Anna and I got to 35th Street before eleven and were waiting for Wolfe when he came down. He started on her easy, as if all he wanted to do was tell her a story, not to get anything out of her, just to keep her informed. He told her that the man who had sent her the hundred dollars was the one who killed Carlo Maffei; that he was wicked and dangerous; that the man knew that she knew something he didn't want known and that he might therefore kill her; that Miss Maffei was a nice woman; that Carlo Maffei had been a nice man and should not have been killed and that the man who had killed him should be caught and punished.
Looking at Anna's face, I saw we were up against it.
Wolfe went into the subtleties of contract. He explained several times, using different kinds of words, that a contract between two parties was valid only when they both voluntarily agreed to it. She was under no contract of silence with the murderer because no contract had been made; he had merely sent her money and told her what to do. He had even given her an alternative; she could have burned the money if she had wanted to. She could burn it now. Wolfe opened the drawer of his desk and took out five new twenty-dollar bills and spread them out in front of her.
"You can burn them now, Miss Fiore. It would be sacrilege, and I would have to leave the room, but Mr. Archie will help you. Burn them, and you may have these to take their place. You understand, I will give you these-here, I lay them on the desk. You still have the money?"
She nodded.
"In your stocking?"
She pulled up her skirt and twisted her leg around and the bump was there.

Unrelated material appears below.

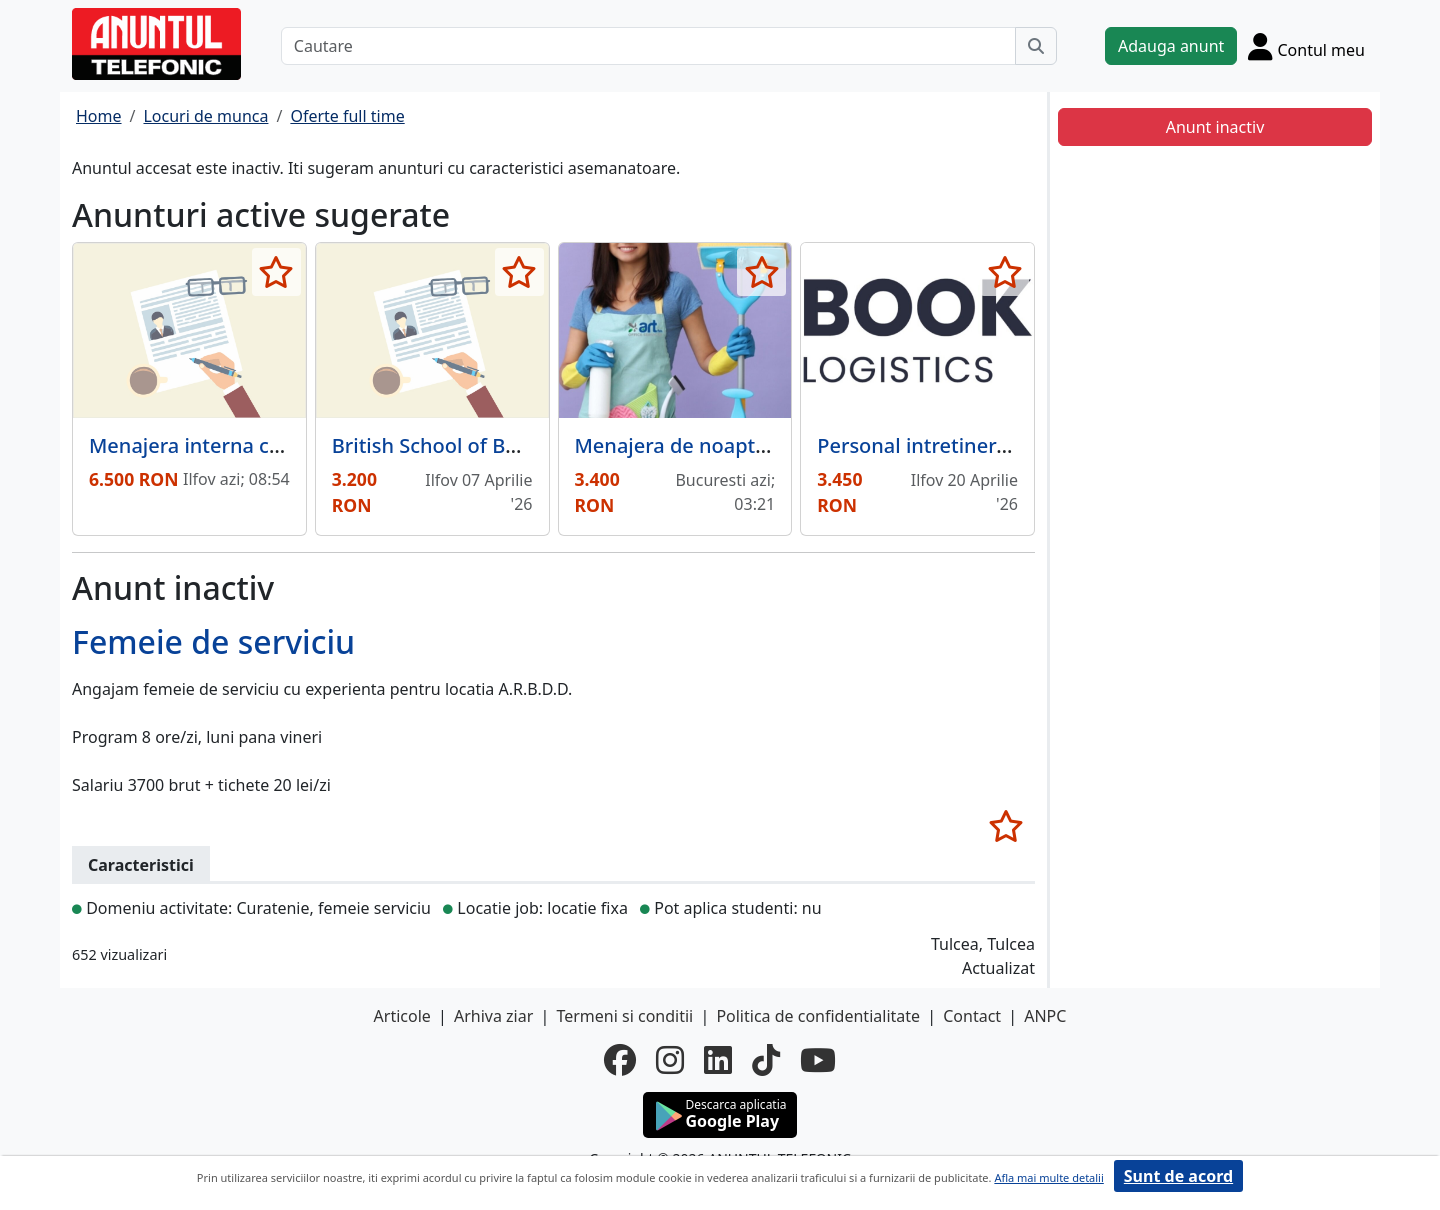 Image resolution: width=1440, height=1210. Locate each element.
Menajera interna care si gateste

Wolfe said, "Take it out." She unfastened the top of her stocking and reached inside and pulled out the twenties and unfolded them. Then she looked at me and smiled.
"Here," Wolfe said, "here are matches. Here is a tray. I shall leave the room and Mr. Archie will help you and give you this new money. Mr. Archie would be very pleased."
Wolfe glanced at me, and I said, "Come on, Anna, I know you've got a good heart. You knew Mr. Maffei. I was good to you, and you ought to be good to him. We'll burn it together, huh?"
I made the mistake of reaching out with my hand, just starting to reach out, and the twenties went back into her sock like a streak of lightning. I said, "Don't get scared, and don't be foolish. Nobody will touch your money as long as I'm around. You can burn it yourself; I won't even help you."
She said to me, "I never will."
I nodded. "You said that before, but you see it's different now. Now you have to burn it to get this other money."
She shook her head, and what a look she had on her face! She may not have had much of a mind, but what there was of it was all made up. She said, "I don't have to. I never will. I know, Mr. Archie, you think I'm not very bright. I think that too because everybody says I'm not. But I'm not dumb, I mean I'm not all dumb. This is my money and I never will burn it. I won't spend it until I can get married. That's not very dumb."